Me.   Poor Artur.   I came into the potting shed after a morning in Vernoux.   I had thought to do a spot of lavender destalking. Instead I found myself sitting on a chaise longue positively pinioned by a purring happy cat.

He’s not much of a lap sitter, so it came as a surprise.   I sat completely still for about ten minutes, but I really had to shift him as I had things to do.   He wasn’t pleased.   But placed himself right on the end of the chair just in case I chose to sit back down and submit.

Instead I laboriously destalked lavender.

You know how it is; you cut off the flower stalks from the lavender and stick them in a bag.   I have three such huge bags of flowers. And they have to be attended to.

So with lots of fresh air (the fantastic aroma of the lavender oil can make you woozy) I worked and worked and came up with this small amount.

I’ve left it on its side so little spiders and bugs can crawl out.

And then I worked on the stachys seeds.   I forgot to mention that it has been raining all day. A wonderful event and perfect for seed and stalk work.   Maybe that was why Artur was so clingy, storms and rain in his little world have been very rare this summer.

I was given another lap sitting purring go in the afternoon, and this time I was prepared. I had my seeds.

It’s amazing how the softness of the fluffy lambs ears contrast so greatly with the flower stalks. They are stiff and prickly and the seeds hide deep inside each little capsule.

You need tweezers to get them out. And you don’t need a cat on your lap at the same time.

I gave up. And decided to enjoy the cease of rain by planting out tubers.

The irises have plumped up well in their mix of water and compost. It’s quite a soup of the stuff.

They should go in a bit fat line down the edge of the potager wall. But the cosmos insist on growing well and I can’t bring myself to undearth them.

So I have decided they can go in a long fat line in the calabert bed.

It’s chiefly a ruse to hide the unslightly lavender stoechas plants which look very sick. So sick in fact I think they are going to be turfed out this winter. But for now they are still flowering, if patchily, and will stay.

I have cheated by uprooting some very healthy irises which I planted in the stachys bed a few years back.   I need some foliage along this new line of irises just to see the effect.

Leslie’s tubers are just that. Fat sausage shaped lumps with roots attached. This is as far as you get from instant gardening.

In the spring, and only then will I know if the tubers have rooted and are alive.
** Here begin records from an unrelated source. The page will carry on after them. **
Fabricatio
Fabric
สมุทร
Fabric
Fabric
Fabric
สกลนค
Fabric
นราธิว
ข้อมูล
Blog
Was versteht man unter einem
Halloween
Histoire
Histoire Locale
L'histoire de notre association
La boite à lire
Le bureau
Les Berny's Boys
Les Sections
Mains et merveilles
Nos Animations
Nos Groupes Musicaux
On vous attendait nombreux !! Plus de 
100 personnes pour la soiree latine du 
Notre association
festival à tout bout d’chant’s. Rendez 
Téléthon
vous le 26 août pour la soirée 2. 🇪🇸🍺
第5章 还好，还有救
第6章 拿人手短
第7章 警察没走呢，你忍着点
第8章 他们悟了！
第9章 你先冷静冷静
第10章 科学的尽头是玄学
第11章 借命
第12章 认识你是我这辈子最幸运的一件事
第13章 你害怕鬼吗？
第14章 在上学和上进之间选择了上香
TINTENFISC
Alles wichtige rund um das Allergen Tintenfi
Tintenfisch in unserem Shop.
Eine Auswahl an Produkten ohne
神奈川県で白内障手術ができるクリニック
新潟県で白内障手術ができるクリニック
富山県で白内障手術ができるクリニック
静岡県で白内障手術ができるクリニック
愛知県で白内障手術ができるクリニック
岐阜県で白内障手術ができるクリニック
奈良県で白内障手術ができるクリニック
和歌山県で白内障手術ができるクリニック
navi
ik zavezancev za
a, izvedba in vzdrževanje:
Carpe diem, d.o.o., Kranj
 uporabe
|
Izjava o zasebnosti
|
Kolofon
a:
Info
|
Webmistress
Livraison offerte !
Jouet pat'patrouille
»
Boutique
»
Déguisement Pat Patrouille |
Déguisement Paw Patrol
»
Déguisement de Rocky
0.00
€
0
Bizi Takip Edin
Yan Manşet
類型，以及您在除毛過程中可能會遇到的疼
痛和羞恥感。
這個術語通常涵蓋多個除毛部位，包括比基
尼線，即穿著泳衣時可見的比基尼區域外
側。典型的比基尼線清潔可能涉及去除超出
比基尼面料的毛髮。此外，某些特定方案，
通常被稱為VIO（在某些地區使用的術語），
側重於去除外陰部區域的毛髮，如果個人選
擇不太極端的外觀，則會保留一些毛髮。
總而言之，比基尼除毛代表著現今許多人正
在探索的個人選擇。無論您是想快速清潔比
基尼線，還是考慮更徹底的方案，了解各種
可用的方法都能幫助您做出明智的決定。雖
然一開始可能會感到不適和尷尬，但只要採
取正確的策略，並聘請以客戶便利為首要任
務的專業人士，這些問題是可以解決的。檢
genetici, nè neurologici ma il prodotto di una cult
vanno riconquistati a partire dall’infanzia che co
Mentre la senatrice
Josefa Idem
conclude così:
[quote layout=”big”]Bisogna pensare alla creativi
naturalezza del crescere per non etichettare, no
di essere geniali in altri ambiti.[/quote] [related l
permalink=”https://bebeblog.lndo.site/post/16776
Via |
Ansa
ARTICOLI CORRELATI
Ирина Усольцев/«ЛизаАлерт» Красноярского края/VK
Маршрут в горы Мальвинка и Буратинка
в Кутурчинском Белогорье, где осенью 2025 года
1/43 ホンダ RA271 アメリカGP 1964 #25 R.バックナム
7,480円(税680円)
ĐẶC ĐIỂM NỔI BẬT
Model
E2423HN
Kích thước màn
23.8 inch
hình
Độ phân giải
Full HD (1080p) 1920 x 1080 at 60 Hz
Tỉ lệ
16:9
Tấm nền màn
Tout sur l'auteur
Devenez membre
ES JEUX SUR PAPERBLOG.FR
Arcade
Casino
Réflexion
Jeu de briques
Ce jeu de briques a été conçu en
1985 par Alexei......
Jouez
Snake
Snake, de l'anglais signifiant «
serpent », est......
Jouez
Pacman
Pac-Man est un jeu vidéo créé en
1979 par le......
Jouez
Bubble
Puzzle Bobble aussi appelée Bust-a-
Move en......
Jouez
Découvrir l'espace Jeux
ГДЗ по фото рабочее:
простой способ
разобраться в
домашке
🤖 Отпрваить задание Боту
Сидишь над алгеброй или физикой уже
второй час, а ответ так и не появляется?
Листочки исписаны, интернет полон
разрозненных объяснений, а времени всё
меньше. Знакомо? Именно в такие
And there is also the fun of not knowing what colours I have.   But to be honest, iris germanica work for me, not for the fleeting few weeks of flowers, but for the year round foliage I can get out of them.

In wet Britain, the foilage is cut back to expose the tubers to as much air and sun as possible. Here, I don’t have to worry about the baking the tubers will get. Baking is guaranteed.

The line in the calabert bed looks rather unprepossessing. But I’m glad to have done the job.   Fingers crossed for a fine display in spring.